##### Information given #####

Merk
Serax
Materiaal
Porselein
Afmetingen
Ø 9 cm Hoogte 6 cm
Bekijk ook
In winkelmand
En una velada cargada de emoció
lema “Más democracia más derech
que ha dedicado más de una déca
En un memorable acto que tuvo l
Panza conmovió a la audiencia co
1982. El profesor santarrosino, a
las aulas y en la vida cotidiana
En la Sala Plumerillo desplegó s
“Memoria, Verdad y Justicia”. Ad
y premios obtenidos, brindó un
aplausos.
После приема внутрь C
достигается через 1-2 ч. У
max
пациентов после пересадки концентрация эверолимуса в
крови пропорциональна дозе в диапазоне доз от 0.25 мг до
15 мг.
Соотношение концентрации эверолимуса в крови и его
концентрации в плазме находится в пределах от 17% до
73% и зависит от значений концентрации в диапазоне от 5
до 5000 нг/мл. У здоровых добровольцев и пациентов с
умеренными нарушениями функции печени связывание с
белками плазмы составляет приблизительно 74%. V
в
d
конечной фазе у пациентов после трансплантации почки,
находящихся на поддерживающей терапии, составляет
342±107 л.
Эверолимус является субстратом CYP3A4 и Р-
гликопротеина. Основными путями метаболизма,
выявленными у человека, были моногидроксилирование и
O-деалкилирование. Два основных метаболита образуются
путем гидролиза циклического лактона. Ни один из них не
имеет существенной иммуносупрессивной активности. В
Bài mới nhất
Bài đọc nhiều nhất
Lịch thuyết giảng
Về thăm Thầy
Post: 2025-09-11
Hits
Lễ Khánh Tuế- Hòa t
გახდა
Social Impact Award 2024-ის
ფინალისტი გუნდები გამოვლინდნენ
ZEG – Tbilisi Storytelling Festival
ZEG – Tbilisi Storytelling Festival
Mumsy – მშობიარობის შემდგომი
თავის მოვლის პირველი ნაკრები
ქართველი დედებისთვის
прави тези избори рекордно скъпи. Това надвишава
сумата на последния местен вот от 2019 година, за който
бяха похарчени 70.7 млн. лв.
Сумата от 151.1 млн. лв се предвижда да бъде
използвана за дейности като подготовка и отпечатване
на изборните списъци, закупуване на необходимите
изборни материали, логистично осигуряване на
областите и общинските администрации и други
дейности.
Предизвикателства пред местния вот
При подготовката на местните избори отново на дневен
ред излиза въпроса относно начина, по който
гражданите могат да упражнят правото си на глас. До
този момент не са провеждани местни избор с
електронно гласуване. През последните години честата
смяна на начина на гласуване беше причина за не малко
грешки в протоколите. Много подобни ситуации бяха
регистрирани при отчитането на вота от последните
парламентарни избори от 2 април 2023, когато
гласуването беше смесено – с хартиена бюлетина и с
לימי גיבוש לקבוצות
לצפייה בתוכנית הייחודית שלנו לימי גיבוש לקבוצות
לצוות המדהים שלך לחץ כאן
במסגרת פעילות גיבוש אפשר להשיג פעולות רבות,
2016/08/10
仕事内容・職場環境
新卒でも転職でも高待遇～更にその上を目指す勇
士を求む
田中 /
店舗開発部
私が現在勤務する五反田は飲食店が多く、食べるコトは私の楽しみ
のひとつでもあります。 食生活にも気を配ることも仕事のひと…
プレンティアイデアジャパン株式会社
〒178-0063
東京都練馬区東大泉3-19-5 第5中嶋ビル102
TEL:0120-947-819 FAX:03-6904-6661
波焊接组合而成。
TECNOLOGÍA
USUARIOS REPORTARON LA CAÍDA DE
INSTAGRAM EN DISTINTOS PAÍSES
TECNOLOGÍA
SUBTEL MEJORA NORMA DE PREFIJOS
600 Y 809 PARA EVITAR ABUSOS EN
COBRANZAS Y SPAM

#####

• Your goal:
If a line in the listing contains "לקבוצות", it counts. Say how many lines count, with no other words.

• Response to this task:
2